What is expected: Nothing should differ between your answer and the records below.
····················
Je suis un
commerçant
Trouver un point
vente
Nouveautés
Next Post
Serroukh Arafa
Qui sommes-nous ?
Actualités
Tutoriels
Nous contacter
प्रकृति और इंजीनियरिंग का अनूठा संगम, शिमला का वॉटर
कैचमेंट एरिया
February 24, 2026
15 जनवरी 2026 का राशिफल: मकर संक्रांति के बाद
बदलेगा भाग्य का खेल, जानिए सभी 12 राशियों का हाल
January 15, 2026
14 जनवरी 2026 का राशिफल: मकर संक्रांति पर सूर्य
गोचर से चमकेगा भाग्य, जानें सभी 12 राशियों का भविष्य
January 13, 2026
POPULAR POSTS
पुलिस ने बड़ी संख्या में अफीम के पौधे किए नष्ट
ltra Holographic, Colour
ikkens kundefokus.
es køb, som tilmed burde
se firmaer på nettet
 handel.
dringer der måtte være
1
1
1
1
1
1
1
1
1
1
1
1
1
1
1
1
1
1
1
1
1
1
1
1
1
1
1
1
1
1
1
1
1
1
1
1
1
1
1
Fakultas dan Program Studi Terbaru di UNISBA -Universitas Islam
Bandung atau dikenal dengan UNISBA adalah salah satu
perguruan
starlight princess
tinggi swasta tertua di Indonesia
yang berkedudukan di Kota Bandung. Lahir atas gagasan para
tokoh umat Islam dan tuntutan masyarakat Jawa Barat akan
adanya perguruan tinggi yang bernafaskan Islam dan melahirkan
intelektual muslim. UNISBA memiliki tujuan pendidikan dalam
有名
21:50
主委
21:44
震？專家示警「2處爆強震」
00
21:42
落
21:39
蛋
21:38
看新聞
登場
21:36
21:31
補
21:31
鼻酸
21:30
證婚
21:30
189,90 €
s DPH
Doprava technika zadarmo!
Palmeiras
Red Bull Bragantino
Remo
····················
Problem solution:
Je suis un
commerçant
Trouver un point
vente
Nouveautés
Next Post
Serroukh Arafa
Qui sommes-nous ?
Actualités
Tutoriels
Nous contacter
प्रकृति और इंजीनियरिंग का अनूठा संगम, शिमला का वॉटर
कैचमेंट एरिया
February 24, 2026
15 जनवरी 2026 का राशिफल: मकर संक्रांति के बाद
बदलेगा भाग्य का खेल, जानिए सभी 12 राशियों का हाल
January 15, 2026
14 जनवरी 2026 का राशिफल: मकर संक्रांति पर सूर्य
गोचर से चमकेगा भाग्य, जानें सभी 12 राशियों का भविष्य
January 13, 2026
POPULAR POSTS
पुलिस ने बड़ी संख्या में अफीम के पौधे किए नष्ट
ltra Holographic, Colour
ikkens kundefokus.
es køb, som tilmed burde
se firmaer på nettet
 handel.
dringer der måtte være
1
1
1
1
1
1
1
1
1
1
1
1
1
1
1
1
1
1
1
1
1
1
1
1
1
1
1
1
1
1
1
1
1
1
1
1
1
1
1
Fakultas dan Program Studi Terbaru di UNISBA -Universitas Islam
Bandung atau dikenal dengan UNISBA adalah salah satu
perguruan
starlight princess
tinggi swasta tertua di Indonesia
yang berkedudukan di Kota Bandung. Lahir atas gagasan para
tokoh umat Islam dan tuntutan masyarakat Jawa Barat akan
adanya perguruan tinggi yang bernafaskan Islam dan melahirkan
intelektual muslim. UNISBA memiliki tujuan pendidikan dalam
有名
21:50
主委
21:44
震？專家示警「2處爆強震」
00
21:42
落
21:39
蛋
21:38
看新聞
登場
21:36
21:31
補
21:31
鼻酸
21:30
證婚
21:30
189,90 €
s DPH
Doprava technika zadarmo!
Palmeiras
Red Bull Bragantino
Remo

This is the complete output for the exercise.